How broad is your novel’s scope? Many delightful novels never introduce social context. But the novels that haunt us usually capture individuals within their environment.
Consider the narrow scope of these characters interacting during a water aerobics class.
Not wanting a collision, Ella said, “Um, you’re drifting into my lane.”
The woman scowled. “Why does that matter?”
“Well, it matters if you kick me,” Ella answered. Hmm. No “whoops” or better yet, “I’m sorry.” What’s with this person?
“It’s Valentine’s Day. Lighten up.”
“But you’re not my valentine,” Ella pointed out.
After a long pause, the woman extended her hand. “My name is Ann. I’m pleased to meet you.”
“Yeah, pleased to meet you, too.”
This conversation offers some intrigue, but without any range, because there’s no context beyond a pool. What happens if you add a detail that establishes a power imbalance? Is one of them a person of color, or a lesbian? Maybe one of these women is an attorney, the other a waitress. Does one of them have a disability?
If the two women differ, how does this affect the response to who says what? What shifts if this aerobics class is in Oregon or Mississippi, in a fancy health club or a Y, on one side of the tracks or the other?
Questions that reveal how society shapes individuals reveal social norms and biases. This invites readers to question their own expectations, assumptions, and biases. Ask readers to consider why someone’s losing, and—everyone wins.

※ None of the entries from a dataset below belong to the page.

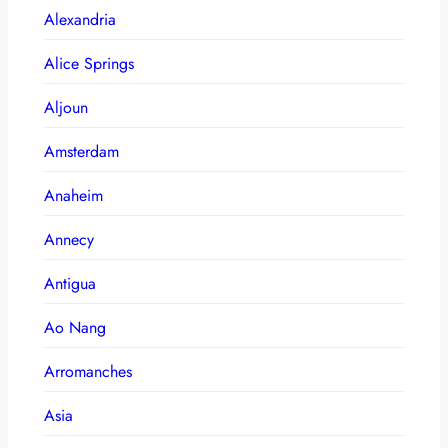
Alexandria
Alice Springs
Aljoun
Amsterdam
Anaheim
Annecy
Antigua
Ao Nang
Arromanches
Asia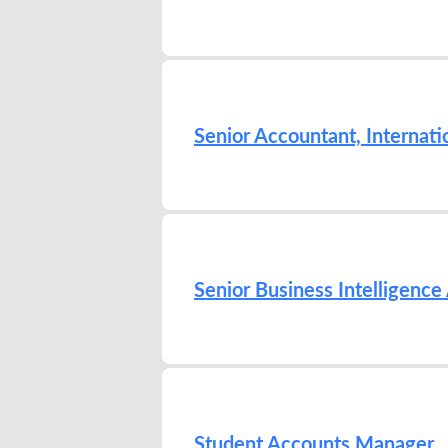
Senior Accountant, Internati
Senior Business Intelligence
Student Accounts Manager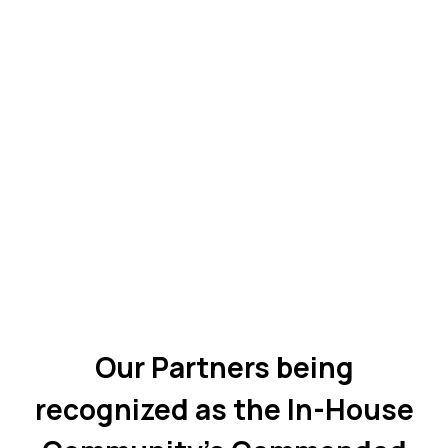
Our Partners being
recognized as the In-House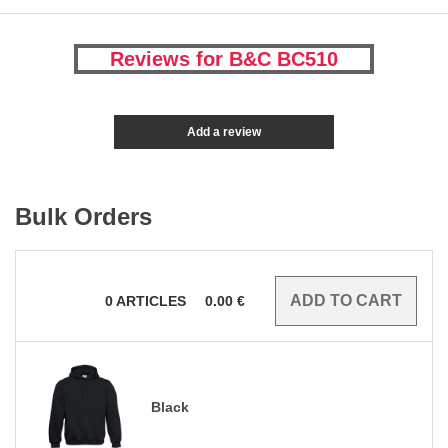
Reviews for B&C BC510
Add a review
Bulk Orders
0
ARTICLES
0.00
€
Black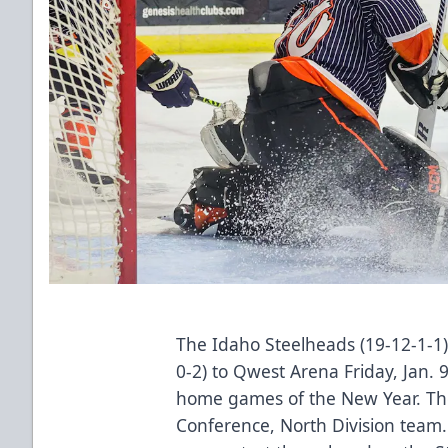
The Idaho Steelheads (19-12-1-1
0-2) to Qwest Arena Friday, Jan. 9
home games of the New Year. The v
Conference, North Division team. 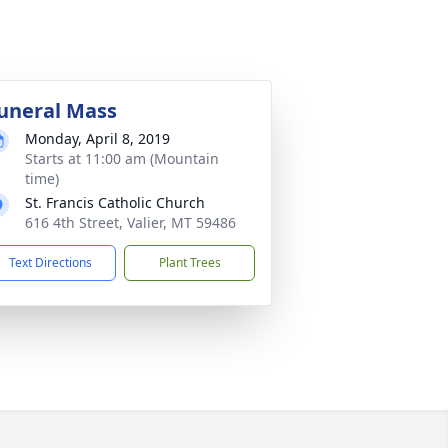
uneral Mass
Monday, April 8, 2019
Starts at 11:00 am (Mountain
time)
St. Francis Catholic Church
616 4th Street, Valier, MT 59486
Text Directions
Plant Trees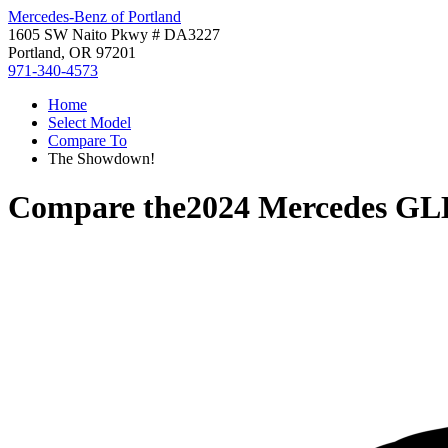
Mercedes-Benz of Portland
1605 SW Naito Pkwy # DA3227
Portland, OR 97201
971-340-4573
Home
Select Model
Compare To
The Showdown!
Compare the
2024 Mercedes GL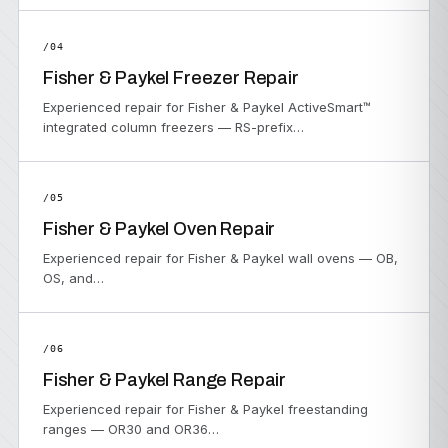
/04
Fisher & Paykel Freezer Repair
Experienced repair for Fisher & Paykel ActiveSmart™
integrated column freezers — RS-prefix…
/05
Fisher & Paykel Oven Repair
Experienced repair for Fisher & Paykel wall ovens — OB,
OS, and…
/06
Fisher & Paykel Range Repair
Experienced repair for Fisher & Paykel freestanding
ranges — OR30 and OR36…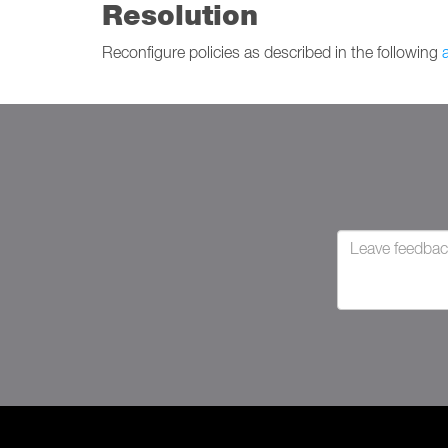
Resolution
Reconfigure policies as described in the following
a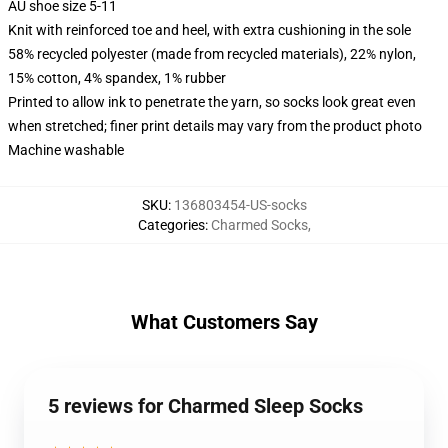
AU shoe size 5-11
Knit with reinforced toe and heel, with extra cushioning in the sole
58% recycled polyester (made from recycled materials), 22% nylon,
15% cotton, 4% spandex, 1% rubber
Printed to allow ink to penetrate the yarn, so socks look great even
when stretched; finer print details may vary from the product photo
Machine washable
SKU
:
136803454-US-socks
Categories
:
Charmed Socks
,
What Customers Say
5 reviews for Charmed Sleep Socks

Jhumpa Lahiri’s The Lowland illustrates how background creates characters in the worlds of Calcutta, Rhode Island, and California. Beyond that, her novel explores how the attempted Naxalite revolution continued changing lives long after the Mao posters faded. Even in Lahiri’s capable hands, politics occasionally overrides plot and poetry. But that’s a worthwhile risk. Characters that represent the great forces that stymie or compel us aren’t just more credible. They’re more meaningful and memorable.
Tip: Take risks. Show us not just who your characters are, but what made them that way.
That’s the “real” stuff that novels are made of.